De nuevo Ecuador es el centro de la atención mundial por malas razones. En esta ocasión, el dudoso honor se lo debemos a la desastrosa gestión diplomática del Gobierno que esta semana decidió acoger, en las instalaciones de nuestra Embajada en Londres, a Julian Assange, el oblicuo personaje que se rehúsa a comparecer ante los tribunales suecos, para responder a denuncias en su contra.
El desatino diplomático no sólo consiste en que la figura del asilo es un imposible práctico –Assange será apresado apenas saque su melena prematuramente blanca por la puerta de nuestra Embajada– sino en que, con aquella decisión inconsulta, Ecuador ha metido las narices en un litigio privado y, con ello, ha obstaculizado la administración de justicia en dos países europeos.
El abogado de las jóvenes suecas que acusan a Assange de asalto sexual –Bill Keller, ex editor de The New York Times dice que este personaje se negó a usar preservativos al menos con una de ellas– ha calificado de “tragedia” el hecho que Assange no se presente a responder las preguntas de los fiscales suecos.

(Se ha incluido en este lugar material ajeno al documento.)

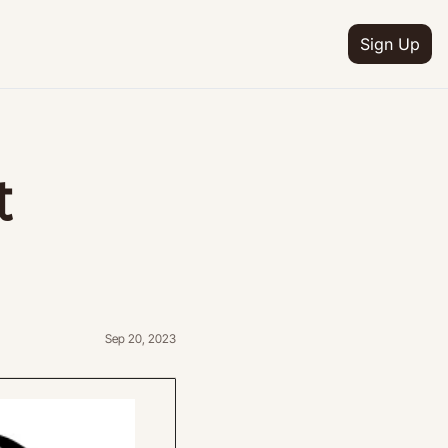
Sign Up
IA
n
 
ion
e
ion
ion
etter
Sep 20, 2023
ion
ram
ion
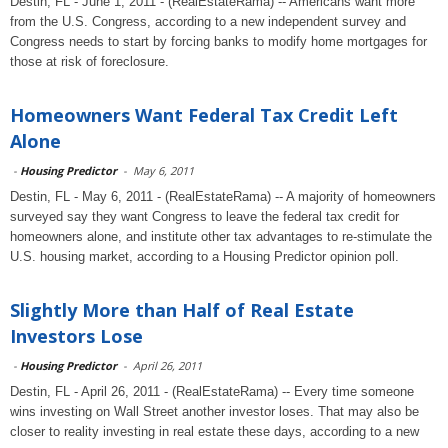
Destin, FL - June 1, 2011 - (RealEstateRama) -- Americans want more
from the U.S. Congress, according to a new independent survey and
Congress needs to start by forcing banks to modify home mortgages for
those at risk of foreclosure.
Homeowners Want Federal Tax Credit Left
Alone
-
Housing Predictor
-
May 6, 2011
Destin, FL - May 6, 2011 - (RealEstateRama) -- A majority of homeowners
surveyed say they want Congress to leave the federal tax credit for
homeowners alone, and institute other tax advantages to re-stimulate the
U.S. housing market, according to a Housing Predictor opinion poll.
Slightly More than Half of Real Estate
Investors Lose
-
Housing Predictor
-
April 26, 2011
Destin, FL - April 26, 2011 - (RealEstateRama) -- Every time someone
wins investing on Wall Street another investor loses. That may also be
closer to reality investing in real estate these days, according to a new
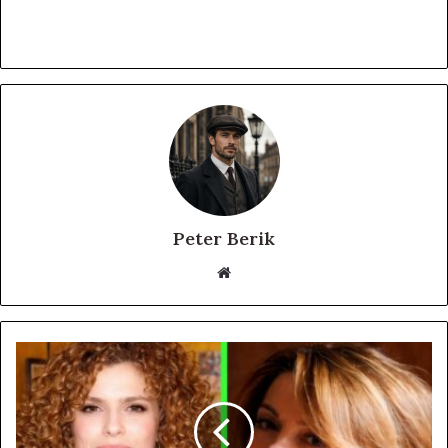
Peter Berik
Website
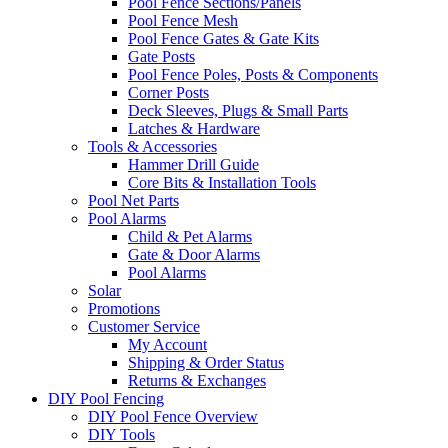
Pool Fence Sections/Panels
Pool Fence Mesh
Pool Fence Gates & Gate Kits
Gate Posts
Pool Fence Poles, Posts & Components
Corner Posts
Deck Sleeves, Plugs & Small Parts
Latches & Hardware
Tools & Accessories
Hammer Drill Guide
Core Bits & Installation Tools
Pool Net Parts
Pool Alarms
Child & Pet Alarms
Gate & Door Alarms
Pool Alarms
Solar
Promotions
Customer Service
My Account
Shipping & Order Status
Returns & Exchanges
DIY Pool Fencing
DIY Pool Fence Overview
DIY Tools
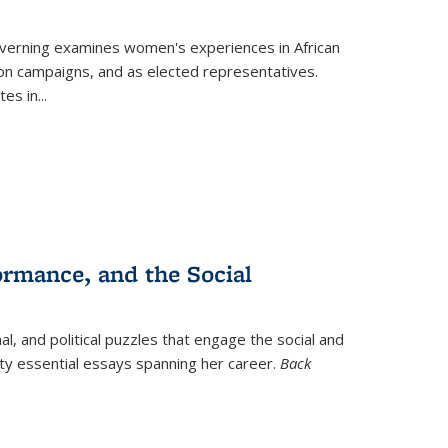
verning
examines women's experiences in African
ction campaigns, and as elected representatives.
tes in
...
ormance, and the Social
al, and political puzzles that engage the social and
nty essential essays spanning her career.
Back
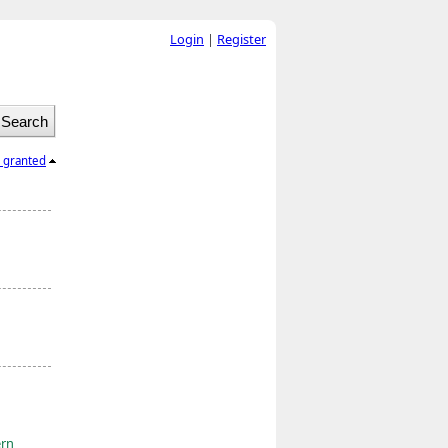
Login
|
Register
l granted
ern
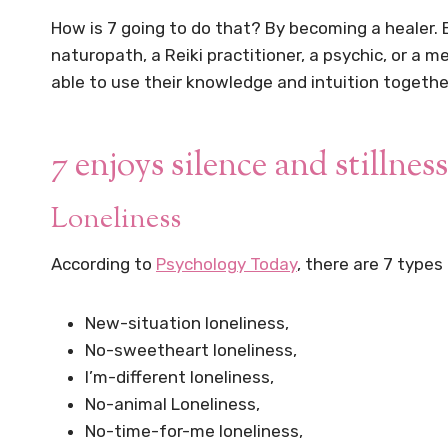
How is 7 going to do that? By becoming a healer. B
naturopath, a Reiki practitioner, a psychic, or a
able to use their knowledge and intuition together
7 enjoys silence and stillness
Loneliness
According to
Psychology Today
, there are 7 types
New-situation loneliness,
No-sweetheart loneliness,
I’m-different loneliness,
No-animal Loneliness,
No-time-for-me loneliness,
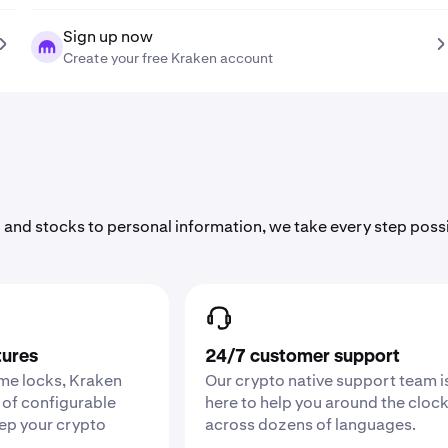
Sign up now
Create your free Kraken account
 and stocks to personal information, we take every step poss
tures
24/7 customer support
ime locks, Kraken
Our crypto native support team i
 of configurable
here to help you around the cloc
eep your crypto
across dozens of languages.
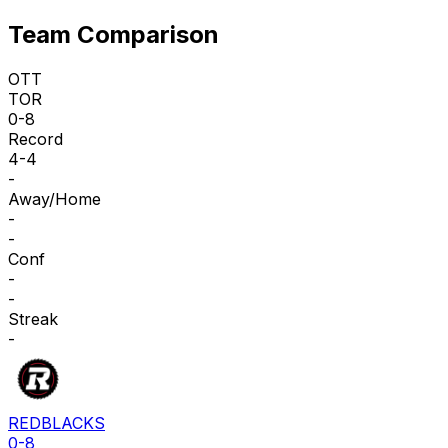
Team Comparison
OTT
TOR
0-8
Record
4-4
-
Away/Home
-
-
Conf
-
-
Streak
-
REDBLACKS
0-8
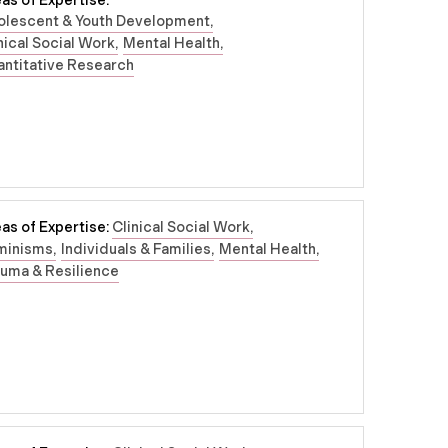
as of Expertise:
olescent & Youth Development
nical Social Work
Mental Health
ntitative Research
as of Expertise:
Clinical Social Work
minisms
Individuals & Families
Mental Health
uma & Resilience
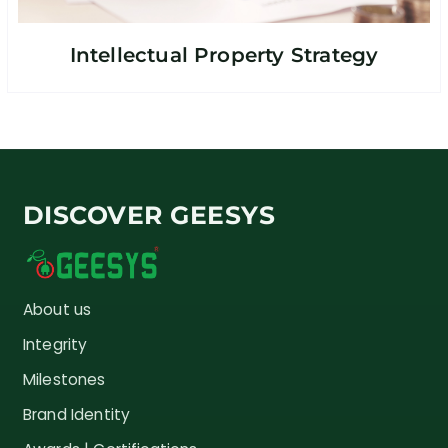
Intellectual Property Strategy
DISCOVER GEESYS
About us
Integrity
Milestones
Brand Identity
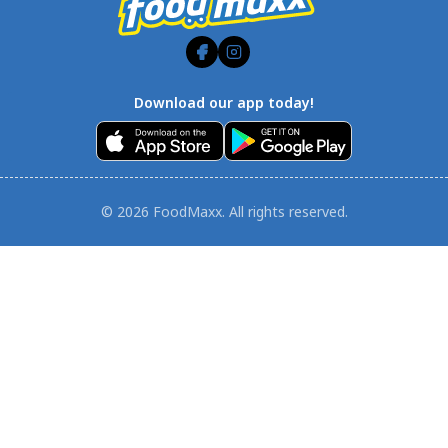
Download our app today!
© 2026 FoodMaxx. All rights reserved.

Las familias de la parte acusadora no entienden cómo es que un Gobierno ubicado al otro lado del mundo, del que jamás habían escuchado hablar, se atreve a impedir que sus hijas obtengan justicia.
Analistas consultados por The Guardian y The Times se lamentan que el Gobierno ecuatoriano haya aceptado estudiar el pedido de asilo de Assange a sabiendas de que ese personaje rompió la ley británica que le había concedido libertad condicional bajo una serie de condiciones específicas. Les parece inaceptable que se hayan pisoteado las leyes de un país amigo usando como pretexto la defensa de los DD.HH.

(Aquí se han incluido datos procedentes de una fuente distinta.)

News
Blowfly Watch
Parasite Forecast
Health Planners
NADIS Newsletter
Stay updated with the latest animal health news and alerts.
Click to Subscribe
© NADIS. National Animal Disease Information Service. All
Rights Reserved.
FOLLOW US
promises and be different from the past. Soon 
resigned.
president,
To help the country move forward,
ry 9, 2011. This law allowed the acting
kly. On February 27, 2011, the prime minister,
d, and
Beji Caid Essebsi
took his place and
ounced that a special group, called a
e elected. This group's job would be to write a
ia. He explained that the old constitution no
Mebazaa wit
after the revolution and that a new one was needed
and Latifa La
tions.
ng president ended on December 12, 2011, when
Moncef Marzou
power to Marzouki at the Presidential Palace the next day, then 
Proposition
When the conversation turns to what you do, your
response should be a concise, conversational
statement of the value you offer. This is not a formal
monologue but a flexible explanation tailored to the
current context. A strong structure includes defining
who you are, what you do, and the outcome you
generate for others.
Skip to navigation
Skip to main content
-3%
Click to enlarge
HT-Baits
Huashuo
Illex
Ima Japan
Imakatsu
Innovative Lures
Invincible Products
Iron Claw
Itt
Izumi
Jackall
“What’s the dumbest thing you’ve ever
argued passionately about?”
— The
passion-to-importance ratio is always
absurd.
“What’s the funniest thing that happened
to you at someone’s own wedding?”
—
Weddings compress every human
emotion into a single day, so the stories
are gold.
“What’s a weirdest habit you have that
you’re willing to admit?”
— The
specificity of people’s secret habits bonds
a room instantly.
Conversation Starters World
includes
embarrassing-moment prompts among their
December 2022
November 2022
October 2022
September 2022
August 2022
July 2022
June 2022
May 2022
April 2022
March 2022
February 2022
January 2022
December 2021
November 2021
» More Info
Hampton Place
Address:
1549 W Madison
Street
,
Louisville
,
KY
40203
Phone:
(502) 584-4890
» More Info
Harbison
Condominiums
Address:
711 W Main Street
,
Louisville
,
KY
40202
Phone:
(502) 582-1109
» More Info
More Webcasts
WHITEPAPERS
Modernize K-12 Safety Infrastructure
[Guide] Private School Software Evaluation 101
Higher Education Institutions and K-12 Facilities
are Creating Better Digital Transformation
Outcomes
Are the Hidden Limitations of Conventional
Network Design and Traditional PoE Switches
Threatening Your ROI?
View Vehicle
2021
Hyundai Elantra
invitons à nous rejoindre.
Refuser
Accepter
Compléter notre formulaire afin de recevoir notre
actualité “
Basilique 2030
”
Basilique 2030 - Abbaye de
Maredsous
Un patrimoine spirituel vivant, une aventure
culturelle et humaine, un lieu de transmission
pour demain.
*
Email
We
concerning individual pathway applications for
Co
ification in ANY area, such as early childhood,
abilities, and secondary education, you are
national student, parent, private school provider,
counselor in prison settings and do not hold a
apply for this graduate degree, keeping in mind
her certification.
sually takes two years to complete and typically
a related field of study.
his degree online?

El hecho cierto es que Assange tenía plazo hasta el 28 de junio para presentar un alegato en la Corte Europea de Estrasburgo para evitar que le deportasen a Suecia. Pero en una movida más bien desesperada, el fundador de WikiLeaks prefirió aceptar la protección del presidente Correa y apostar por refugiarse en Ecuador, un país del que apenas tiene noticia.
Con ello, Assange ha conseguido defraudar a cientos de miles de personas que creían en su inocencia y también a los influyentes personajes que pagaron la fianza por su libertad condicional, casi 400 000 dólares que el Estado ya no les devolverá.

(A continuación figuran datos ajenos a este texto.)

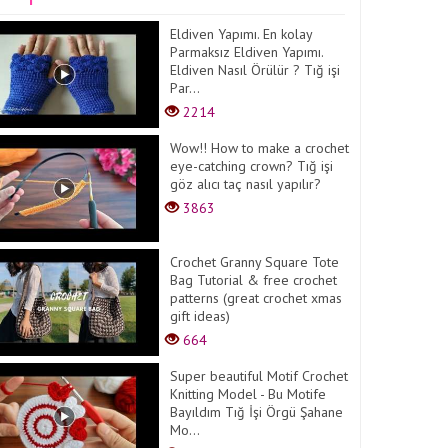
Eldiven Yapımı. En kolay
Parmaksız Eldiven Yapımı.
Eldiven Nasıl Örülür ? Tığ işi
Par...
2214
Wow!! How to make a crochet
eye-catching crown? Tığ işi
göz alıcı taç nasıl yapılır?
3863
Crochet Granny Square Tote
Bag Tutorial & free crochet
patterns (great crochet xmas
gift ideas)
664
Super beautiful Motif Crochet
Knitting Model - Bu Motife
Bayıldım Tığ İşi Örgü Şahane
Mo...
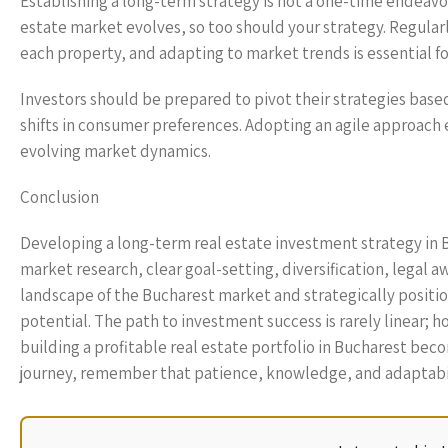
Establishing a long-term strategy is not a one-time endeavo
estate market evolves, so too should your strategy. Regular
each property, and adapting to market trends is essential fo
Investors should be prepared to pivot their strategies bas
shifts in consumer preferences. Adopting an agile approach 
evolving market dynamics.
Conclusion
Developing a long-term real estate investment strategy i
market research, clear goal-setting, diversification, legal
landscape of the Bucharest market and strategically position
potential. The path to investment success is rarely linear; 
building a profitable real estate portfolio in Bucharest be
journey, remember that patience, knowledge, and adaptabilit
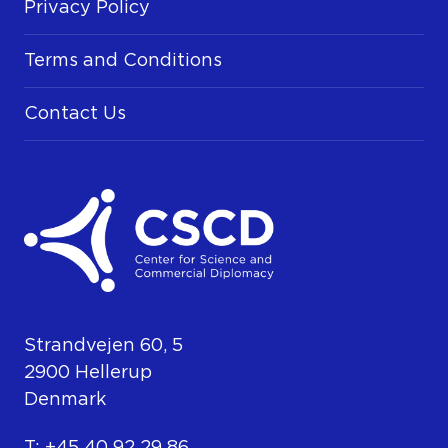
Privacy Policy
Terms and Conditions
Contact Us
Strandvejen 60, 5
2900 Hellerup
Denmark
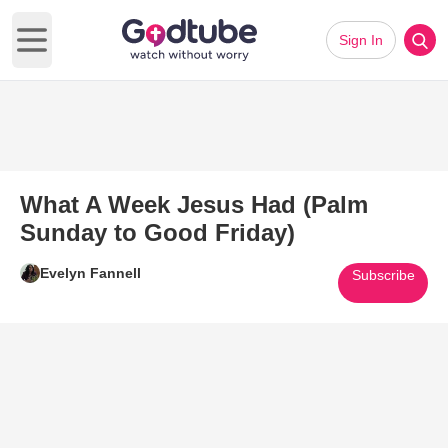
Sign In
Open main menu
What A Week Jesus Had (Palm
Sunday to Good Friday)
Evelyn Fannell
Subscribe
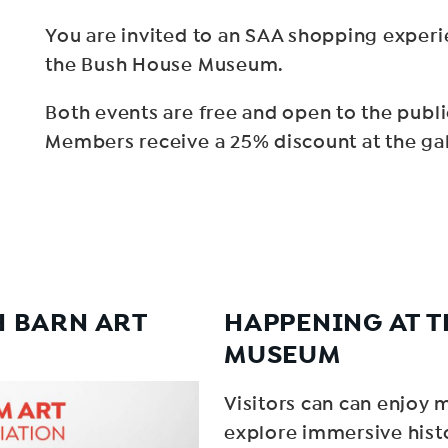
You are invited to an SAA shopping expe
the Bush House Museum.
Both events are free and open to the publi
Members receive a 25% discount at the gall
H BARN ART
HAPPENING AT T
MUSEUM
Visitors can can enjoy 
explore immersive hist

Mientras tanto, los jóvenes europeos, fanáticos de Assange, se han enterado que existe una republiqueta bananera cuyo Presidente gusta hacer viajes a Teherán y a Estambul para estrechar la mano del dictador de turno y fotografiarse sonriente con Gadafi, meses antes de que el sátrapa libio fuera masacrado por su propio pueblo. ¿Cómo es que Assange, el adalid de la libertad, tiene esas amistades?, se preguntan.